Nothing feels better than doing meaningful dentistry.

 

Most dental practices run like businesses. Sometimes the dentist must step back and treat people with some common sense.
In my book The Art of the Examination, I told the story about Audrey. She was a patient with whom I connected right away because of a shared love of reading. I restored Audrey more than twenty years ago. Since that time, her health has failed. She is on dialysis, lives in an assisted living facility and has just about used up all of her funds.

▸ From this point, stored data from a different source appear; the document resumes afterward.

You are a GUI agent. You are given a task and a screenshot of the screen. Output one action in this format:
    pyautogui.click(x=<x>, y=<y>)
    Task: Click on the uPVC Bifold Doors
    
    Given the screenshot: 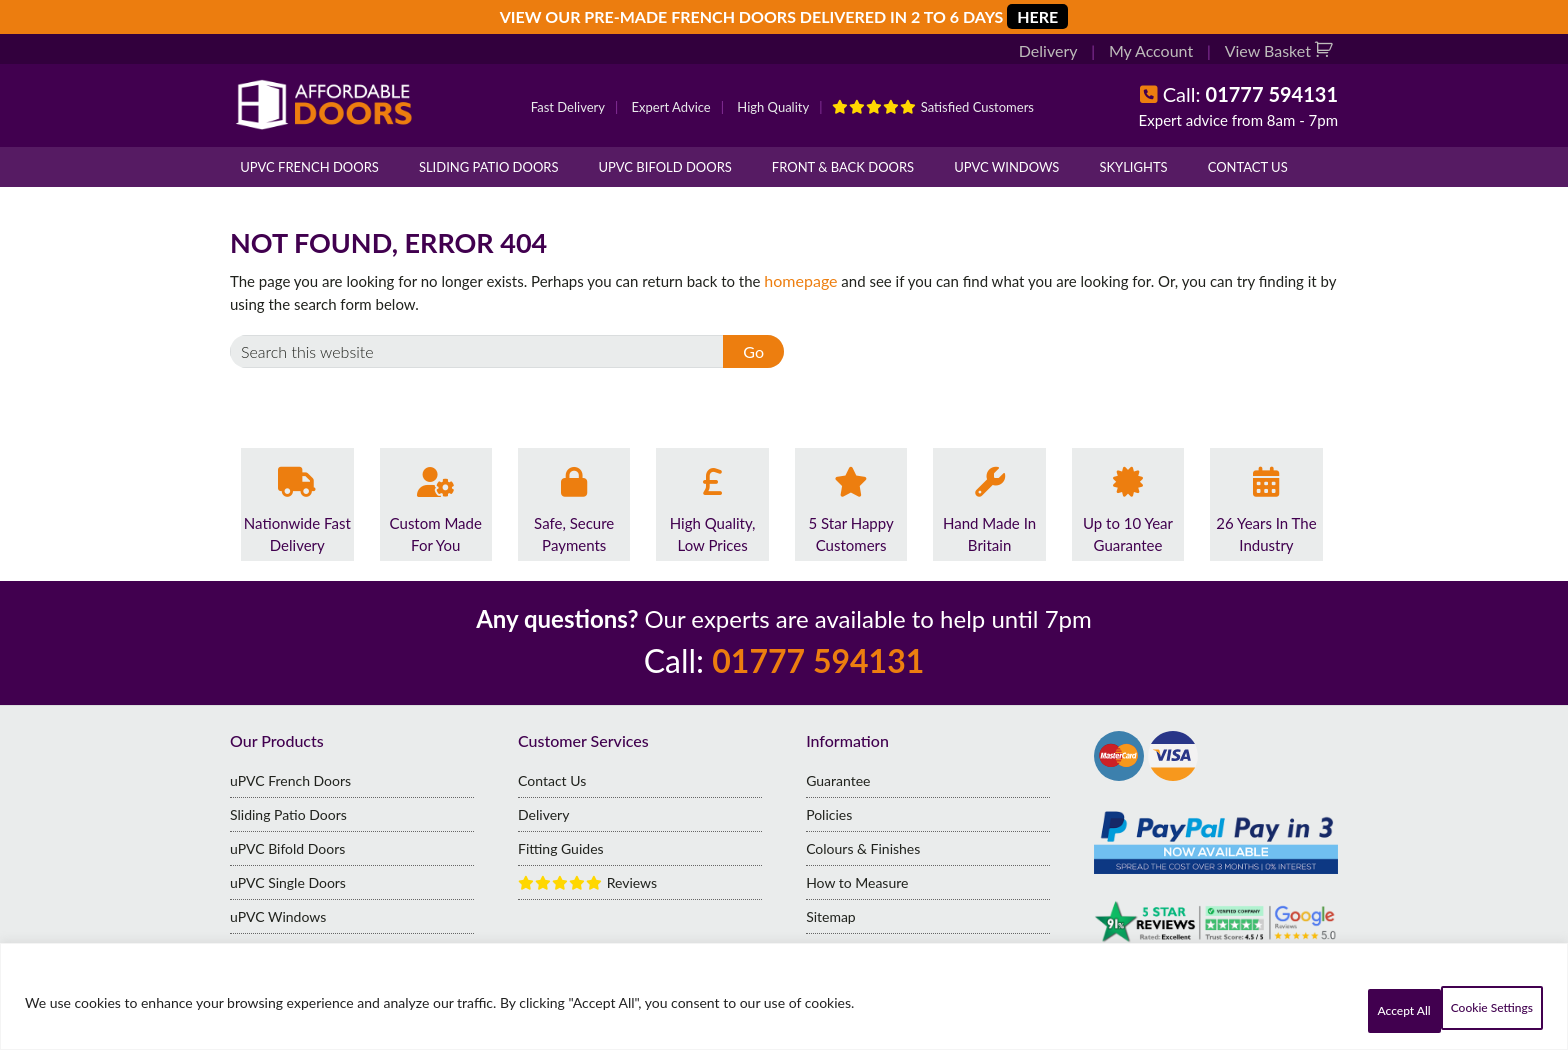 What is the action you would take?
    pyautogui.click(x=665, y=167)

But she continued to come in for her cleaning appointments every six months. The one thing in life that she really loved, reading, has now turned to listening to audio books, as her eyesight limited her first love to large print and then to no print.

Her dentistry, after all these years, I am sad to say, began to fail. A long span fixed bridge on the upper left developed caries. I condemned it. Remaking the bridge would be cost prohibitive for her.

What do you do?

Audrey spent her life trying to save her teeth and dreaded wearing anything removable.

So I invoked The Barkley Rule.

Dr. Robert Barkley practiced in the small town of Macomb, Illinois during the sixties. Dr. Bob Frazier, wrote in Lynn Carlisle’s blog (In A Spirit of Caring), in a wonderful 2003 biographical article that had Barkley lived (he died prematurely in a plane crash in 1977), he would have been as popular as any of today’s dental luminaries.

I had the opportunity to hear Barkley speak at my alma mater, The University of Penn Dental School in 1973. I became an immediate fan…and always remembered one story he told about a young high school girl who came to him for help during his early years of practice.

Barkley quoted the girl and her father a fee to save the girl’s teeth that was not affordable.

He lost track of the patient until a few years later when he saw her in a local Dairy Queen. He asked what had happened to her. To his utter shock and surprise, she told him that it was too expensive, so she went and had all her teeth extracted…

She now had full upper and lower dentures…she was barely twenty years old. He was so disheartened that he vowed never to quote a fee that was more than it would cost for dentures…if money was a barrier.

So that’s what I did for Audrey…I replaced the doomed bridge with a fixed bridge…for the cost of a flipper. And she needed installments to pay…

Really it was pro bono.

I have a coaching client who faced a similar situation recently. He too invoked the Barkley Rule. He replaced a twenty-year-old 6-unit bridge with an 8-unit bridge just so he could prevent his patient from going into a partial upper. He told me that his patient cried when he let her know.

Tom Brokaw once said:

“It’s easy to make a buck. It’s a lot tougher to make a difference.”

The long-term collateral benefits are too numerous too mention…can you think of any?